What to work on = The pictures stay out; all of the data is to be printed exactly.

Transcribed page contents
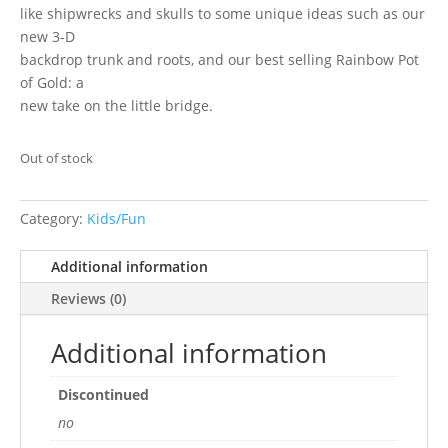
like shipwrecks and skulls to some unique ideas such as our
new 3-D
backdrop trunk and roots, and our best selling Rainbow Pot
of Gold: a
new take on the little bridge.
Out of stock
Category:
Kids/Fun
Additional information
Reviews (0)
Additional information
Discontinued
no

Problem solution =
like shipwrecks and skulls to some unique ideas such as our
new 3-D
backdrop trunk and roots, and our best selling Rainbow Pot
of Gold: a
new take on the little bridge.
Out of stock
Category:
Kids/Fun
Additional information
Reviews (0)
Additional information
Discontinued
no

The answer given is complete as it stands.